Developing a Quixote-Application. Changing a bit, maybe just 2 chars in a HTML Output ...

Possibilites: a) working with Apache / SCGI: reload the SCGI Server. Bah

b) working with CGIHTTPServer from the Python Standard lib. Works. But is very slow, and works quite different from Medusa and SCGi

c) working with Medusa Quick. Integrated. Easy to debug. But: Reloading of Medusa. Ctrl-Break, restart ... over and over again. Bah.

Solution

http://aspn.activestate.com/ASPN/Mail/Message/python-list/907876

autoreload.py by Thomas Heller. Works like a charm. Great during development. I am not willing to try it in a production environment to empower long running processes.

Discussion

I wonder why this autoreload.py is not more present; it would be a phantastic game for long ronning processes.

HAM2004-09-16

See also http://aspn.activestate.com/ASPN/Mail/Message/python-list/907945 -- there's a bug around line 95 that needs to be patched (a filename was getting calculated wrong). It's only two lines of code to change, though.

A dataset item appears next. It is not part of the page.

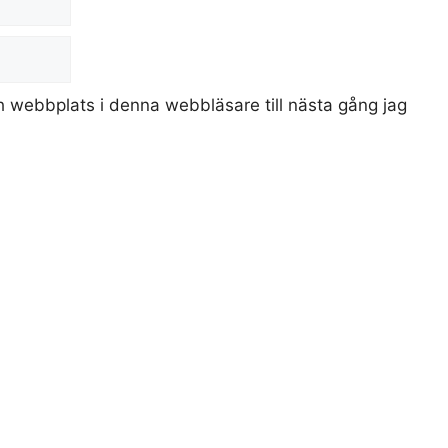
 webbplats i denna webbläsare till nästa gång jag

MikeWatkins: re SCGI, I prefer this route myself, using Dulcinea site management script its a simple site xyz scgi restart, which I plop on a button on my gnome task bar, located conveniently not far above my browser. Since testing generally means I'm using the mouse in the browser anyway, I don't find it an inconvenience. A simple click'll do! Check out Dulcinea, well worth the time to get it configured into your work environment, or the other way around ;-)


i found that the autoreload script doesn't reload .ptl and init.py files.

has anybody a solution?

actually i've solved the .ptl problem, but it seems too hackish to post.


I found autoreload in sitecustomize.py caused Python to core dump on python startup (2.4, built with GCC 3.4.2 on FreeBSD)


I've got a little Tkinter application that allows me to restart the Durus server or the Quixote application server with a button press. I used to have a mapping in my editor that restarted the application and that was even faster than pushing a button. I've never felt the need for auto reloading. I guess it helps to have a fast machine and also to lazy import modules (at least at the root directory of your Quixote app).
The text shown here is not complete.